§ **Exercise objective**
When a line in the data below includes "Nâng", pick it out and copy it.
-------- Dataset extract
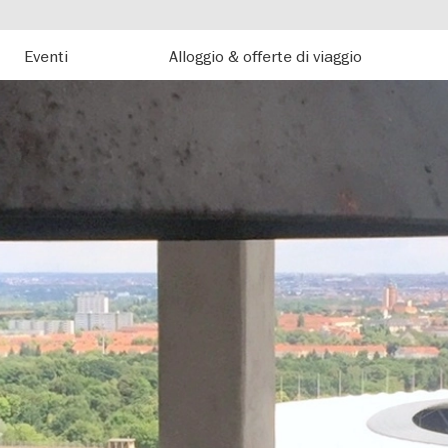
Eventi
Alloggio & offerte di viaggio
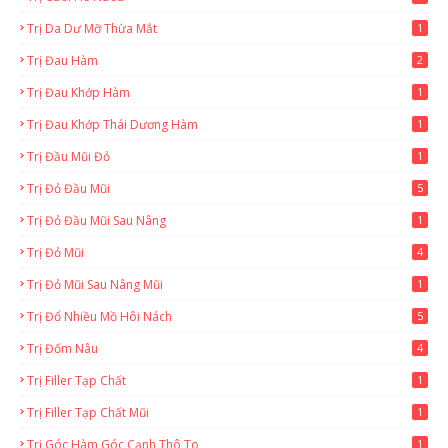
Trị Da Dư Mỡ Thừa Mắt
1
Trị Đau Hàm
2
Trị Đau Khớp Hàm
1
Trị Đau Khớp Thái Dương Hàm
1
Trị Đầu Mũi Đỏ
1
Trị Đỏ Đầu Mũi
5
Trị Đỏ Đầu Mũi Sau Nâng
1
Trị Đỏ Mũi
4
Trị Đỏ Mũi Sau Nâng Mũi
1
Trị Đổ Nhiều Mồ Hôi Nách
5
Trị Đốm Nâu
4
Trị Filler Tạp Chất
1
Trị Filler Tạp Chất Mũi
1
Trị Góc Hàm Góc Cạnh Thô To
1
----------------
§ **Solved exercise**
Trị Đỏ Đầu Mũi Sau Nâng
Trị Đỏ Mũi Sau Nâng Mũi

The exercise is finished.